Alexandra Bailin ’13, Rocky | Peer Health Advisor
Hi! I’m Alex and I’m from New Haven, CT (YALE SUCKS!). I am a psychology major writing my thesis on racial disparities in mental health. After serving as Secretary for Healthy Minds, I served on the committee responsible for creating the Peer Health Advising system and am now a Residential College Coordinator. I am also a research assistant in the psychology department, a Project Coordinator for Creative Minds (a program in which students are paired with a resident at Merwick Rehabilitation Center to encourage expression through various forms of media), Vice President of the Student Bioethics Forum, and a mentor in the Freshman Premedical Mentorship Program. I like to de-stress by going to the gym (and could always use a buddy so hit me up! seriously) and I am obsessed with the TV show Castle. Please feel free to reach out to me with any health- or non-health-related issues, or just to say hi!
If you deal with mental health issues, in any capacity, you are in the majority. I sincerely hope that in the near future, stigma is replaced by dialogue and shame is replaced by courage.

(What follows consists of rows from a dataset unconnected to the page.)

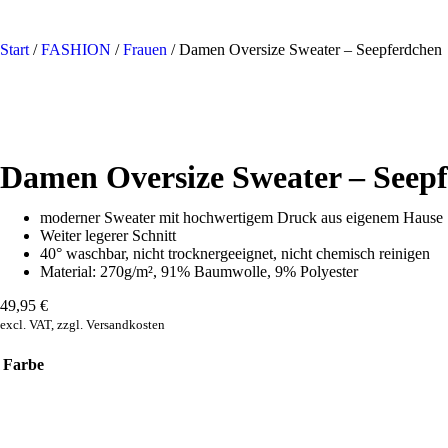
Start
/
FASHION
/
Frauen
/ Damen Oversize Sweater – Seepferdchen
Damen Oversize Sweater – Seep
moderner Sweater mit hochwertigem Druck aus eigenem Hause
Weiter legerer Schnitt
40° waschbar, nicht trocknergeeignet, nicht chemisch reinigen
Material: 270g/m², 91% Baumwolle, 9% Polyester
49,95
€
excl. VAT, zzgl. Versandkosten
Farbe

Mental health impacts all areas of our lives, including our physical health. I hope that this week, you take the time to consider how you might improve your mental health and consider discussing your feelings and ideas with friends, family, or peer advisors. Even going to the gym a few times and week or getting a few extra hours of sleep each night can make a huge difference! Again, I am here for all students as a resource and friend so please reach out to me for advice or just to chat.